Cornerstone m.d. Venetia Butterfield acquired UK and Commonwealth rights, excluding Canada, to The Lincoln Highway from Matilda Forbes Watson at WME. Hutchinson will publish in hardback, audiobook and e-book on 5th October 2021.
The Lincoln Highway is the third novel by Amor Towles and follows A Gentleman in Moscow, which has sold over 3.6 million copies globally, according to the publisher. “Bursting with life, charm and unforgettable characters, The Lincoln Highway is an extraordinary journey through 1950s America from a master storyteller,” the Hutchinson said.
Its synopsis explains: “In June, 1954, 18-year-old Emmett Watson is driven home to Nebraska by the warden of the work farm where he has just served a year for involuntary manslaughter. His mother long gone, his father recently deceased, and the family farm foreclosed by the bank, Emmett's intention is to pick up his eight-year-old brother and head west where they can start their lives anew. But when the warden drives away, Emmett discovers that two friends from the work farm have hidden themselves in the trunk of the warden's car. Together, they have hatched an altogether different plan for Emmett's future.”
Towles said: “As a novelist, I like to mix it up. So, while Rules of Civility describes a year in the life of a 25-year-old woman who’s about to climb the socio-economic ladder of New York, A Gentleman in Moscow spans three decades with a Russian aristocrat who’s lost everything. My new novel, The Lincoln Highway, is about three 18-year-old boys and an eight-year-old boy on a journey from Nebraska to New York City in 1954—the whole story lasting just 10 days.
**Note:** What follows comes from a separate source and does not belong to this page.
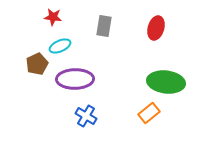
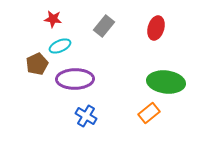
red star: moved 2 px down
gray rectangle: rotated 30 degrees clockwise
While I think The Lincoln Highway will offer readers many of the same satisfactions of my first two novels, I hope it will provide them with not simply a new set of characters, settings, and themes, but a very different reading experience.”
Butterfield added: “The Lincoln Highway is a brilliant, fascinating, charming and hypnotic journey of a book. It’s playfully Homeric with glorious flashes of Steinbeck but yet it is an utterly fresh tale of kinship and adventure. As with A Gentleman In Moscow the characters become fond friends and exist long after you finish the last page.”